Seal safari in the Wadden Sea

Photo: Vadehavskysten

Nowhere can you experience Denmark's largest predator, the seal, up close as in the Wadden Sea. Here are in abundance the sandbanks that the seal seeks to rest and breed. The seal is today protected, and it is estimated that approx. 5000 seals live in the Danish part of the Wadden Sea.

At Koresand south of Mandø or at Langjord at Sønderho on Fanø you can walk close to a seal bank, but otherwise the Fisheries and Maritime Museum in Esbjerg is a good place to get to know the seals better. In the museum's sealarium, you can follow the feeding twice a day, hear about the seals' lives and watch them frolic in the water.

When going on Seal Safari

The Wadden Sea is not only a larder for seals, but also where they rest and give birth to their young. The seals constant presence makes the National Park a great place to experience Denmark’s largest predators.
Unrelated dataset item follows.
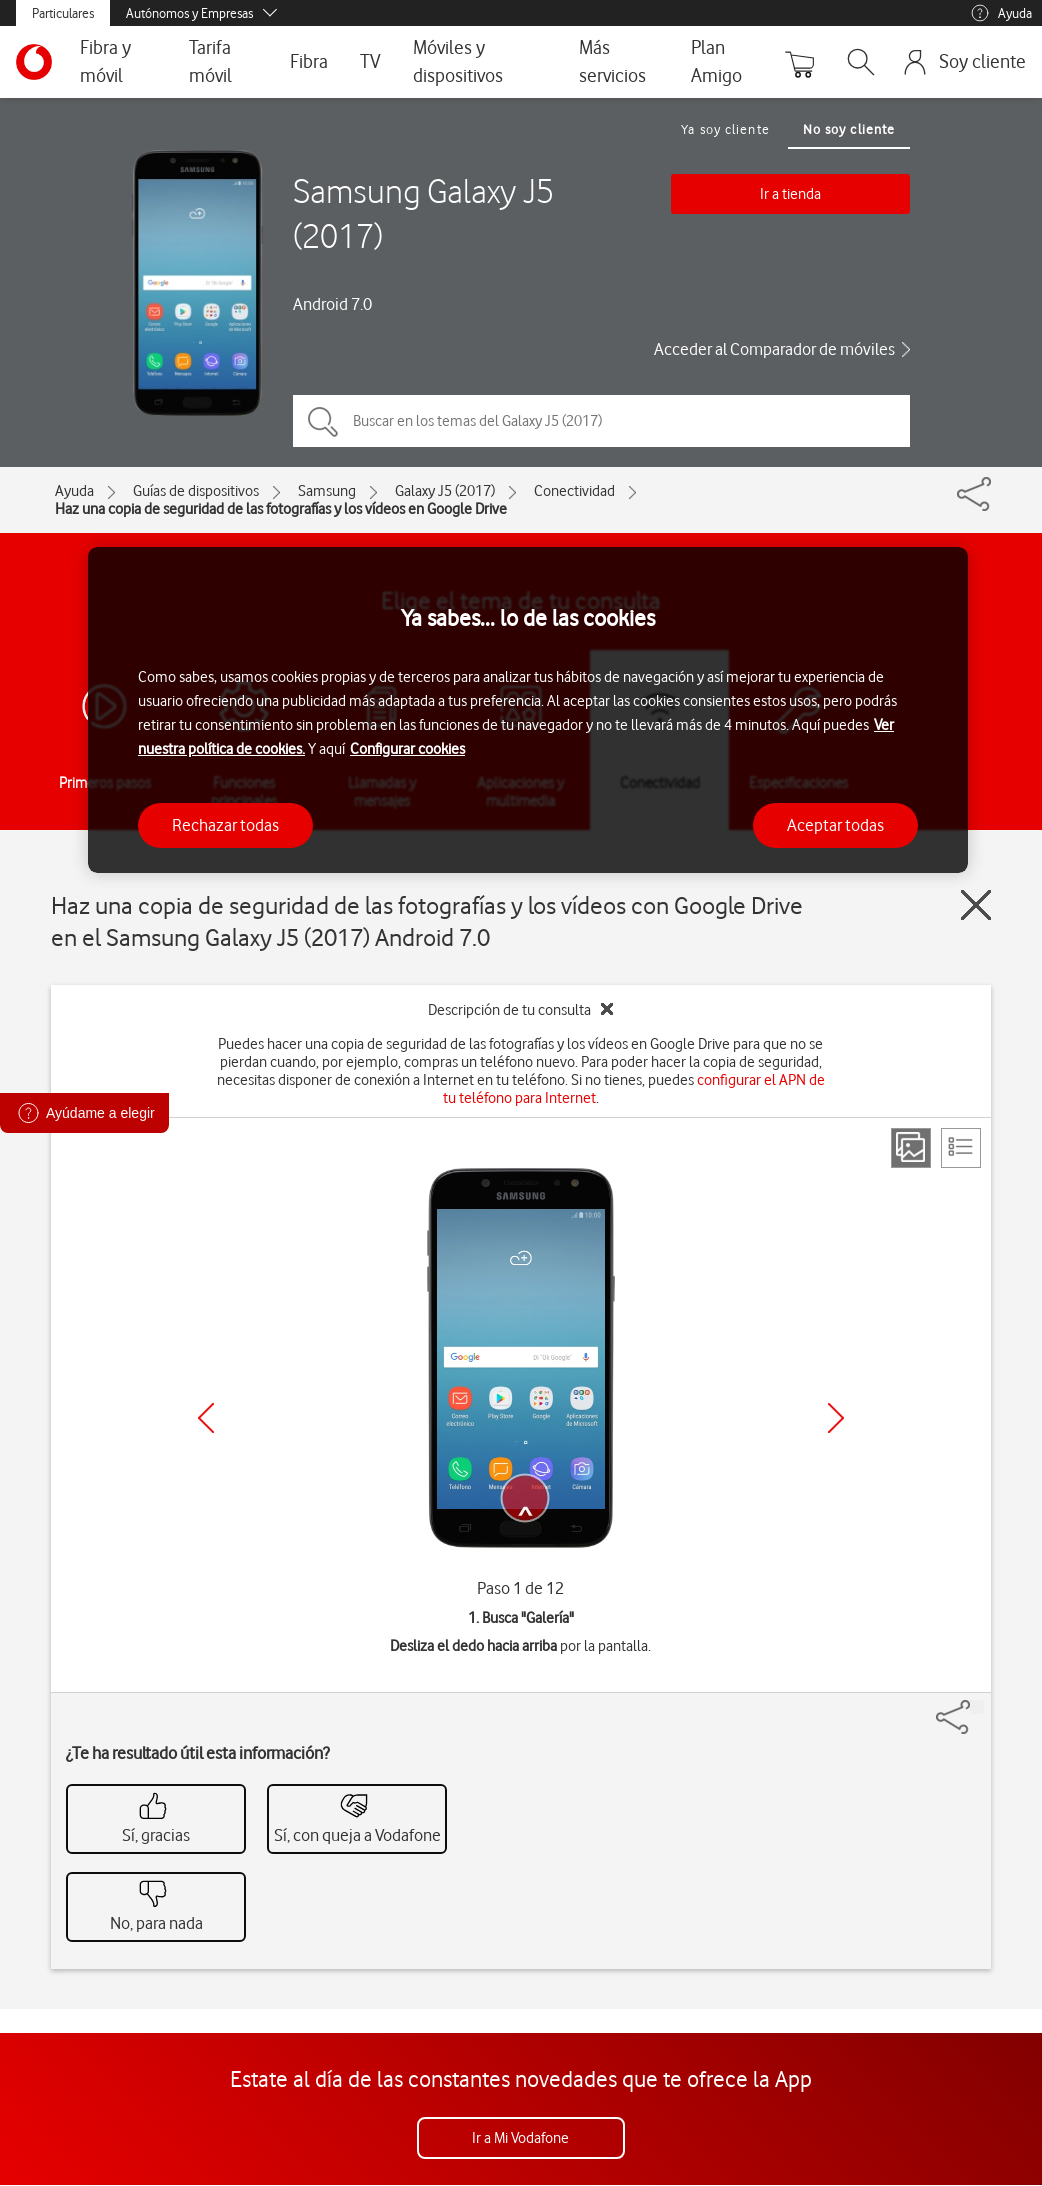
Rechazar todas (225, 825)
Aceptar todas (835, 825)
The best way to experience our seals is with a local guide. They know where and when the best times for observing seals is, know the Wadden Sea well and ensure that wildlife is not disturbed during your trip.

  • Seals and porpoises are best admired from a distance - 50 metres away if on a boat and 150 metres on foot.
  • We avoid all interaction with the seals. Feeding wildlife is not permitted in Denmark.
  • If the seals show signs of disturbance, we leave the area immediately and quietly. If a seal is stressed its behaviour can become unpredictable and aggressive.
  • We restrict the amount of time we spend with the seals, and never longer than 30 minutes. If there is more than one boat in the same location this period of time should be further reduced.
  • We leave seal pups in peace. Mother seals will leave their pups on beaches and sandbanks while they hunt for food. We always leave the area where the pup is quietly and calmly so as to not frighten away the mother.
  • We never take selfies with seals. Even though seals are adorable, they are the largest predators here and have extremely strong jaws and a healthy set of teeth!
  • We pick up any rubbish we find, even if it is not our own.
  • We are guests in nature and strive to avoid disturbing birds and seals, who use up essential energy when taking flight or hauling out.
  • We understand and respect that the Wadden Sea is ruled by wind and water, and therefore always ensure we have checked the weather conditions before setting out.